Après avoir rencontré les responsables du Campus et abordé – entre autres sujets – le problème du stockage des ordures, nous avons fait une visite du quartier avec le responsable “propreté” de la Mairie.

L’équipe du CIQ , avec le responsable propreté lors de la visite du quartier

Nous avons pu noter ensemble quelques besoins qui sont du ressort de son service : prise en compte des rigoles d’écoulement le long des escaliers du passage souterrain, mise en place de 5 corbeilles porte-sacs à différents endroits du quartier, retrait de quelques encombrants indésirables…

Dans le même ordre d’idée, il apparaît qu’un certain nombre de commerces du quartier, ainsi que quelques copropriétés, ont des efforts à faire au niveau des containers-poubelles qui leur sont attribués.

Petit retour historique, 129 ans en arrière…

C’est en 1890 que le Préfet de la Seine, Eugène POUBELLE, a pris un arrêté préfectoral relatif à l’enlèvement des ordures ménagères à Paris, avec 3 types de récipients :
– les résidus de ménage (matières putrescibles)
– les papiers et chiffons
– le verre, la faïence et les coquilles d’huîtres


Eugène, si tu savais, le nombre de modèles qui existent de nos jours : des petites, des moyennes, des grandes, de toutes les couleurs, des poubelles fixes, des poubelles avec des roues, des containers-poubelles, des poubelles enterrées.
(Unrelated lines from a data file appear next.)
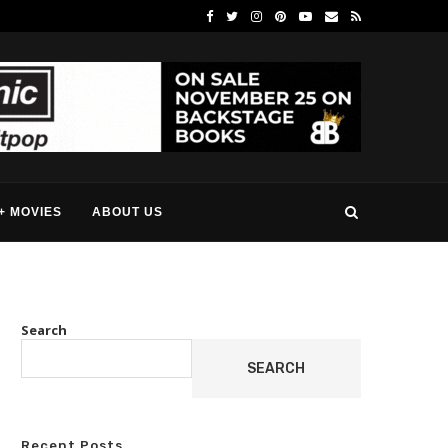
+ MOVIES
ABOUT US
Search
SEARCH
Recent Posts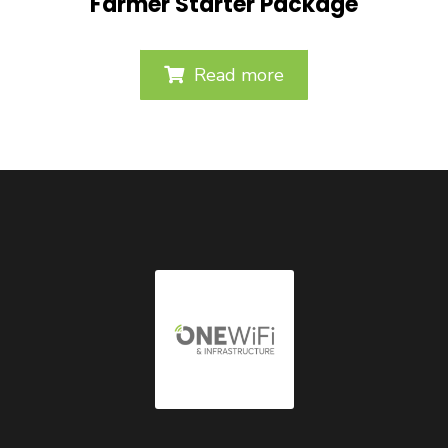
Farmer Starter Package
Read more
Bref, tu ne reconnaîtrais pas tes “petits” !


Des poubelles  vigipirates, d’autres anti-rats, d’autres, enfin intelligentes , compactantes, connectées – on t’expliquera !


On utilise des aspirateurs-souffleurs, des véhicules-balais pour nettoyer les trottoirs et les caniveaux, de gros camions qui soulèvent les poubelles…
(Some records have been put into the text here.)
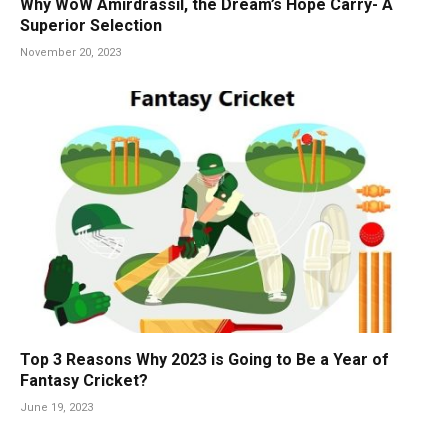
Why WoW Amirdrassil, the Dream’s Hope Carry- A
Superior Selection
November 20, 2023
Top 3 Reasons Why 2023 is Going to Be a Year of
Fantasy Cricket?
June 19, 2023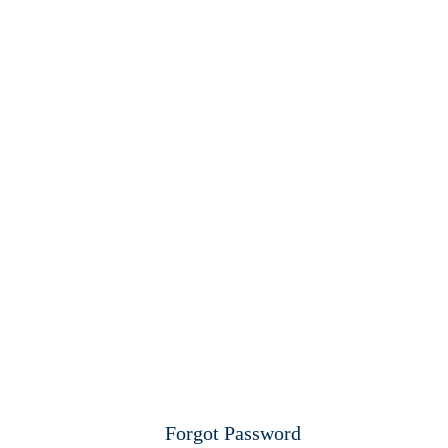
Forgot Password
Et puis, pour les particuliers, il y a aussi des sacs plastiques, de différentes tailles et couleurs. Il en existe aussi des petits pour les déjections canines, malheureusement pas assez utilisées par les propriétaires de chiens.


Pour ramasser ces dernières, on a même inventé les motos-crottes. Au Japon, elles fonctionnent au bio-carburant, à base d’excréments, ceux qu’elle ramasse ! On rencontre aussi des robots-crottes (drones autonomes, avec caméras et bras articulés). Tu vois, on n’arrête pas le progrès !
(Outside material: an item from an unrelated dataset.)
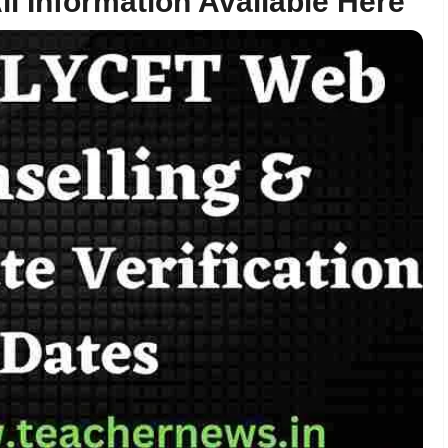
ll Information Available Here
Un service s’occupe de nous débarrasser de nos encombrants. Il ne faut pas oublier de l’appeler au 0 810 00 31 10* avant de descendre ceux-ci dans la rue…
* prix d’un appel local


Hélas, de nombreuses personnes ont pris l’habitude de jeter par terre, papiers, mégots et autres… Il existe pourtant un panneau les incitant à pratiquer le bon geste.


Les Containers-poubelles, près des commerces, ou aux abords des copropriétés, ainsi que dans ou hors du Campus, restent trop souvent ouverts, et débordent. Certains n’ont d’ailleurs plus de couvercles, Dieu seul sait pourquoi .


Merci pour l’esthétique, l’hygiène, la bonne odeur de “rose”, les petits insectes, les chats errants attirés par les rats…


Sais-tu, Eugène, que l’on organise des journées de nettoyage dans les quartiers, que l’on nomme dans chaque classe de toutes les écoles des élèves éco-responsables, et que l’on commence à parler d’économie circulaire ?


Il est certain que chacun de nous doit faire des efforts. Si nous voulons que les choses évoluent dans le bon sens, nous devons tous relever le défi : commerces, campus, particuliers ou copropriétaires*.
Nous fermons bien tous nos poubelles à l’intérieur de nos cuisines, alors pourquoi laisser ouverts les containers dans la rue ?

 

* en intervenant en AG ou directement auprès de leurs syndics).